▸ TASK DESCRIPTION: Your answer should hold only the lines from the start of the data below through the line with "leverage the benefits", copied exactly, with pictures left out.

[Stored data entries]
***

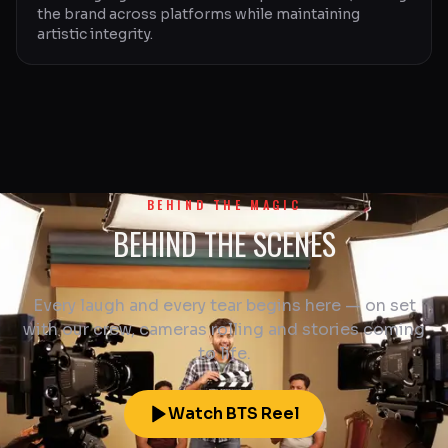
the brand across platforms while maintaining
artistic integrity.
BEHIND THE MAGIC
BEHIND THE SCENES
Every laugh and every tear begins here — on set
with our crew, cameras rolling and stories coming
to life.
Watch BTS Reel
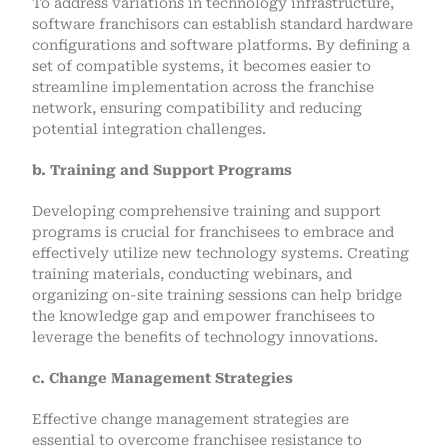
To address variations in technology infrastructure,
software franchisors can establish standard hardware
configurations and software platforms. By defining a
set of compatible systems, it becomes easier to
streamline implementation across the franchise
network, ensuring compatibility and reducing
potential integration challenges.
b. Training and Support Programs
Developing comprehensive training and support
programs is crucial for franchisees to embrace and
effectively utilize new technology systems. Creating
training materials, conducting webinars, and
organizing on-site training sessions can help bridge
the knowledge gap and empower franchisees to
leverage the benefits of technology innovations.
c. Change Management Strategies
Effective change management strategies are
essential to overcome franchisee resistance to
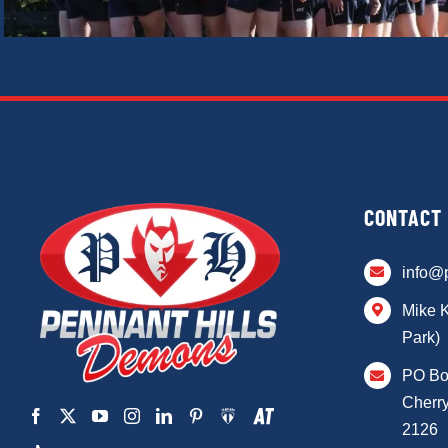
CONTACT
info@
Mike 
Park)
PO Bo
Cherry
2126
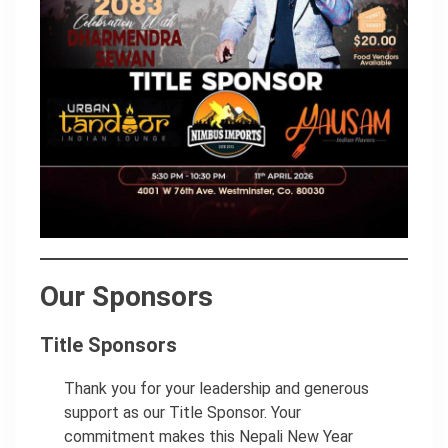
Our Sponsors
Title Sponsors
Thank you for your leadership and generous
support as our Title Sponsor. Your
commitment makes this Nepali New Year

***

▸ EXERCISE OUTPUT:
the brand across platforms while maintaining
artistic integrity.
BEHIND THE MAGIC
BEHIND THE SCENES
Every laugh and every tear begins here — on set
with our crew, cameras rolling and stories coming
to life.
Watch BTS Reel
To address variations in technology infrastructure,
software franchisors can establish standard hardware
configurations and software platforms. By defining a
set of compatible systems, it becomes easier to
streamline implementation across the franchise
network, ensuring compatibility and reducing
potential integration challenges.
b. Training and Support Programs
Developing comprehensive training and support
programs is crucial for franchisees to embrace and
effectively utilize new technology systems. Creating
training materials, conducting webinars, and
organizing on-site training sessions can help bridge
the knowledge gap and empower franchisees to
leverage the benefits of technology innovations.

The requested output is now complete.